--- SOURCE MATERIAL Enclosed Below ---

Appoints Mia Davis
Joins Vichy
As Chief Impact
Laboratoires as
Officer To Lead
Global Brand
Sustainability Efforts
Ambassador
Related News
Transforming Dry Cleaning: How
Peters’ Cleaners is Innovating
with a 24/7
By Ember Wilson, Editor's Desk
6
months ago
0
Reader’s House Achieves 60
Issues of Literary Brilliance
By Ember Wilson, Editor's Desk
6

--- End of Enclosed SOURCE MATERIAL ---
--- SOURCE MATERIAL Enclosed Below ---

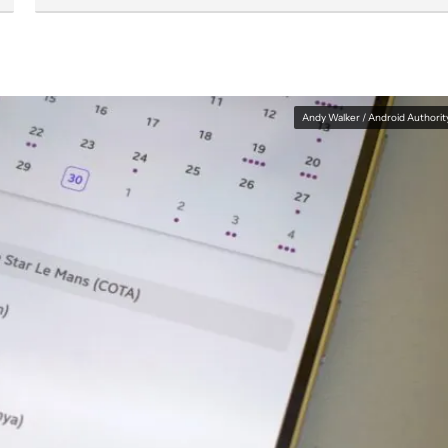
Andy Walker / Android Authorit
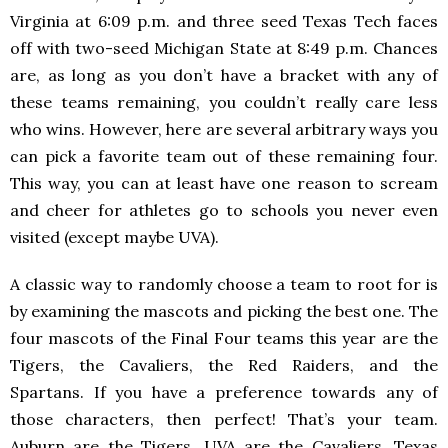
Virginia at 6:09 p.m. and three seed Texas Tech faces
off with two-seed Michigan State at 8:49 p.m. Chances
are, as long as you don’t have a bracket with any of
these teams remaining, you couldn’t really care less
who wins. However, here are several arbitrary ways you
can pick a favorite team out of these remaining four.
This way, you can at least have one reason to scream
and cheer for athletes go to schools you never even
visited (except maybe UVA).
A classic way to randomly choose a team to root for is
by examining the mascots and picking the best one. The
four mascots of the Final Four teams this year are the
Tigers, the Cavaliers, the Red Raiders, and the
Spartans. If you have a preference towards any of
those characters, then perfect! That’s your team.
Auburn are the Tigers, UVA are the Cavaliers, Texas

--- End of Enclosed SOURCE MATERIAL ---
--- SOURCE MATERIAL Enclosed Below ---

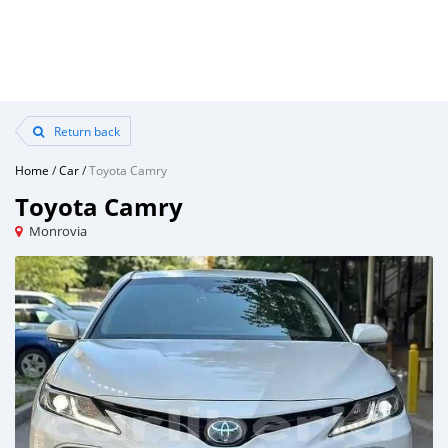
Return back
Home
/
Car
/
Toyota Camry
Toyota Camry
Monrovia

--- End of Enclosed SOURCE MATERIAL ---

The answer must be every line of the data that contains the word "these".

RESPONSE TO THIS TASK >>
these teams remaining, you couldn’t really care less
can pick a favorite team out of these remaining four.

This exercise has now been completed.